To get into the car, they either have to smash the glass to bits or unlock the car by poking the locking mechanism to open it. Once they have access to your vehicle’s contents, they’ll just take whatever they can and quickly get away.
Unfortunately, what we’re seeing right now is something different. Based on the videos posted on Facebook, suspicious-looking people would go to the middle of the road while the vehicles there are at a grinding halt. While they’re stopped, they would open the doors of cars one by one with reckless abandon.
After an unsuccessful attempt, they would abandon their current target and move on to the next car, doing the exact thing over and over again. Based on the videos we’ve seen, none of the cars shown were victimized. Although they don’t have refined techniques, they leave no door unchecked, including rear doors for SUVs.
The legal eagle
While those incidents scared people enough into posting them on Facebook—and were eventually picked up by news outfits—there are questions as to whether there is actually an attempt to rob people in those cases.
In a report by ABS-CBN News, Atty.

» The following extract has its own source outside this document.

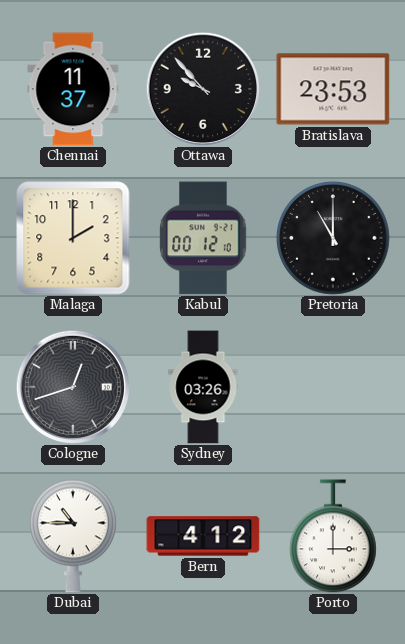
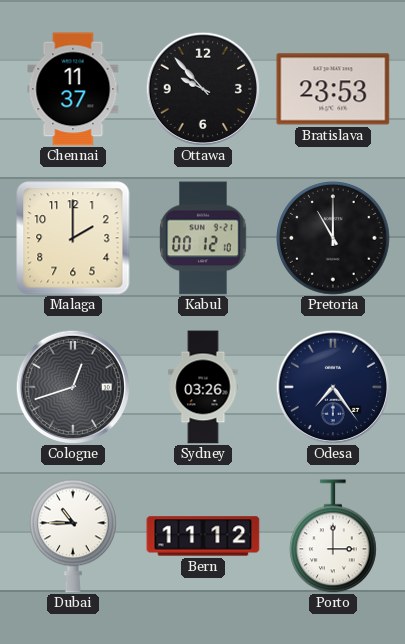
Odesa: none -> 7:24
Bern: 4:12 -> 11:12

Claire Castro clarified that people have to establish a clear-cut case that the perpetrators actually have the intent to steal belongings from vehicle owners.

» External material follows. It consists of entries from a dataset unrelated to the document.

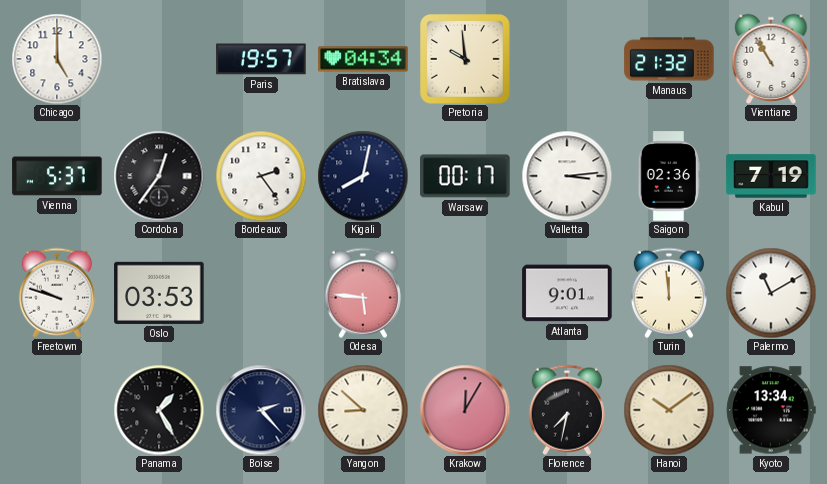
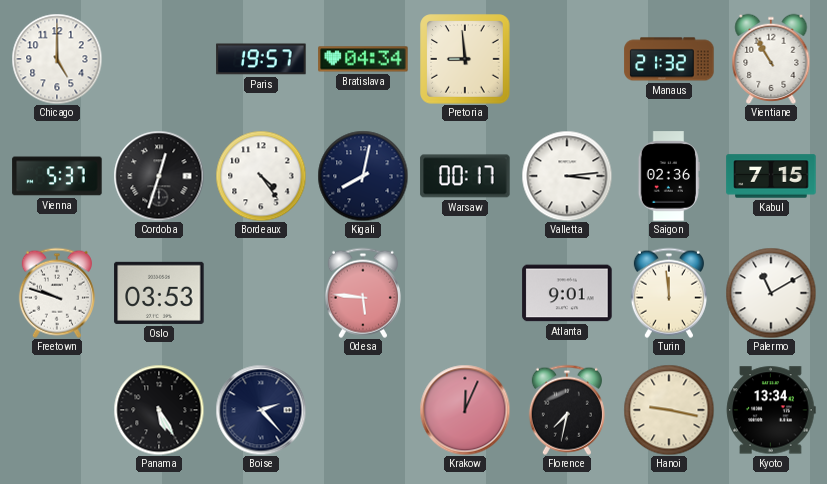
Pretoria: 9:59 -> 8:59
Cordoba: 12:36 -> 12:33
Bordeaux: 2:24 -> 4:24
Kabul: 7:19 -> 7:15
Panama: 1:25 -> 5:25
Yangon: 8:52 -> none
Krakow: 12:05 -> 12:04
Hanoi: 10:09 -> 9:17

“Binubuksan niya, ang elemento kasi ng robbery, you have to prove the intent to gain… You have to prove kasi the elements gusto lang mangasar o manakot, there should be the intent to gain,” said Castro.
If there is clear evidence that it is an attempt to rob people, whether it is successful or not, people can press charges against the caught perpetrators.
If they break in your car and they take your belongings, it is considered an act of robbery since they forcibly opened your car. Meanwhile, doing the same thing but not yielding any loot can be considered attempted robbery.
Under the Revised Penal Code of the Philippines, an act is considered robbery if there is an “intent to gain” someone else’s property. In addition to the said element, the methods used should be “of violence or intimidation of any person or using force upon anything.”
The hidden perpetrator
The rise of these Bukas Kotse incidents may be more than alarming. However, there is one perpetrator that can be just as guilty as those who attempted to open car doors on the road. The culprit? Heavy traffic.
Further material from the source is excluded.